**YOUR ASSIGNMENT**
The answer must be an exact reproduction of the lines from the start of the records below through the line containing "escayola se utiliza una técnica combinada de", and nothing more.

**ENTRIES SHOWN**
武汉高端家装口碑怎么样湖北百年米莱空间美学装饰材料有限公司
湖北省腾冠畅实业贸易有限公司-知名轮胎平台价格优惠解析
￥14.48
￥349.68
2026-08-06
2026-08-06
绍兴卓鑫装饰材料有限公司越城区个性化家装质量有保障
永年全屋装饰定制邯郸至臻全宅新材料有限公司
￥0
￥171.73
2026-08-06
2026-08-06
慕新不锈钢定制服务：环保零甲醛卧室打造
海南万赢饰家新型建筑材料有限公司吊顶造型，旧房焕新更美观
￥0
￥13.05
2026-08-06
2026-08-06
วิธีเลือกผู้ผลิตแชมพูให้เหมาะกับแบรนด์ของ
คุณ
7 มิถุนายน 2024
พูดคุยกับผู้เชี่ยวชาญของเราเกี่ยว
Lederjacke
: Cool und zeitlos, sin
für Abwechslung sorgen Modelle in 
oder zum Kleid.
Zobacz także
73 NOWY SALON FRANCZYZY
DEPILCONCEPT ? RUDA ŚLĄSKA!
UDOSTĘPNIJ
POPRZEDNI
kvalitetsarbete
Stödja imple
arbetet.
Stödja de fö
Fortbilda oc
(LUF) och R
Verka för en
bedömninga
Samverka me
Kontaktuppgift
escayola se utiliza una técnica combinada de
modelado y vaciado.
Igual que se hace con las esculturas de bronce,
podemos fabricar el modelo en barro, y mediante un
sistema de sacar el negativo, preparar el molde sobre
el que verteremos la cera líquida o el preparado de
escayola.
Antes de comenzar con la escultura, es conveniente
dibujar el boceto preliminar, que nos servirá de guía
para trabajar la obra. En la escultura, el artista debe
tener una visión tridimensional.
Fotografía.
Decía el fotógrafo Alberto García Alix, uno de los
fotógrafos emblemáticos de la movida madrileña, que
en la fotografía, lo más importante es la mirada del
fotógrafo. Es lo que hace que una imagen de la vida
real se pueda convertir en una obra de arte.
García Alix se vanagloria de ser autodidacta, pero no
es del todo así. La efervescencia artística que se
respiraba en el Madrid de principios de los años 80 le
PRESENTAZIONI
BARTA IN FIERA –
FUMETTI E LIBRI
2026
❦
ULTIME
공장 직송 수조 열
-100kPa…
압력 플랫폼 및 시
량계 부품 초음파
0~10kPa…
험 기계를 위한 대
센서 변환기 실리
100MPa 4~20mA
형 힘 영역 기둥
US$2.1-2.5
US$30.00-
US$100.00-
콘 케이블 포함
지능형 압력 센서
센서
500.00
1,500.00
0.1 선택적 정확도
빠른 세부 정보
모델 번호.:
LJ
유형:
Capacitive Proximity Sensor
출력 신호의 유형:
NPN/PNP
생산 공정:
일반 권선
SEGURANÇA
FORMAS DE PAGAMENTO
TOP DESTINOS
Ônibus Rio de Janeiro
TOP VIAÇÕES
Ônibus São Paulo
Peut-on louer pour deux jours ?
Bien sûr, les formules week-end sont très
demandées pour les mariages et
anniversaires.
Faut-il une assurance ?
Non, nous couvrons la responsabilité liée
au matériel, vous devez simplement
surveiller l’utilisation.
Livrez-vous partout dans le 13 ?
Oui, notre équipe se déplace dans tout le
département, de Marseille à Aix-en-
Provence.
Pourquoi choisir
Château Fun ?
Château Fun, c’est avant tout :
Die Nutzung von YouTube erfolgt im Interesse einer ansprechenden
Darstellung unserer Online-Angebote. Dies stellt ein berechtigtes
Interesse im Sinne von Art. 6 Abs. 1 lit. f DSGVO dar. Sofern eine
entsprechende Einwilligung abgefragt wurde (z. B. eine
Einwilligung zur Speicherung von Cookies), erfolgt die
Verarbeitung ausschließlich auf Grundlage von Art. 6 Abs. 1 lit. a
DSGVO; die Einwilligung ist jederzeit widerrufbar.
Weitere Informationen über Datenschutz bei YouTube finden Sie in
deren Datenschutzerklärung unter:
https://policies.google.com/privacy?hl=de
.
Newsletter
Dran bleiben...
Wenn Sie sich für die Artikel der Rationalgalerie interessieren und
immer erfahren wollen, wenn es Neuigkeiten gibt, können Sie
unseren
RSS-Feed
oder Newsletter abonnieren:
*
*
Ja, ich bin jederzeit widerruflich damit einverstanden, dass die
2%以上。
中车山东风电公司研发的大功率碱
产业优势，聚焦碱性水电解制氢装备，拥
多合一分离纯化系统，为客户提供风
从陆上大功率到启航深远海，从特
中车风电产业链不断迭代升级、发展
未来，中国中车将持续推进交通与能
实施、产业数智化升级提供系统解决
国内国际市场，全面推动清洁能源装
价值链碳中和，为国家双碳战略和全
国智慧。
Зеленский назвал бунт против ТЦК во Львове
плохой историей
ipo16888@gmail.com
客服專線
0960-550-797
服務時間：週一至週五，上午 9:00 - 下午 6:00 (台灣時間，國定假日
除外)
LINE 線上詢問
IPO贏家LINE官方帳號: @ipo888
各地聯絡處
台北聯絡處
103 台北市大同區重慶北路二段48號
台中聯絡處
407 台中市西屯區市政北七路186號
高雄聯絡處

**EXERCISE OUTPUT**
武汉高端家装口碑怎么样湖北百年米莱空间美学装饰材料有限公司
湖北省腾冠畅实业贸易有限公司-知名轮胎平台价格优惠解析
￥14.48
￥349.68
2026-08-06
2026-08-06
绍兴卓鑫装饰材料有限公司越城区个性化家装质量有保障
永年全屋装饰定制邯郸至臻全宅新材料有限公司
￥0
￥171.73
2026-08-06
2026-08-06
慕新不锈钢定制服务：环保零甲醛卧室打造
海南万赢饰家新型建筑材料有限公司吊顶造型，旧房焕新更美观
￥0
￥13.05
2026-08-06
2026-08-06
วิธีเลือกผู้ผลิตแชมพูให้เหมาะกับแบรนด์ของ
คุณ
7 มิถุนายน 2024
พูดคุยกับผู้เชี่ยวชาญของเราเกี่ยว
Lederjacke
: Cool und zeitlos, sin
für Abwechslung sorgen Modelle in 
oder zum Kleid.
Zobacz także
73 NOWY SALON FRANCZYZY
DEPILCONCEPT ? RUDA ŚLĄSKA!
UDOSTĘPNIJ
POPRZEDNI
kvalitetsarbete
Stödja imple
arbetet.
Stödja de fö
Fortbilda oc
(LUF) och R
Verka för en
bedömninga
Samverka me
Kontaktuppgift
escayola se utiliza una técnica combinada de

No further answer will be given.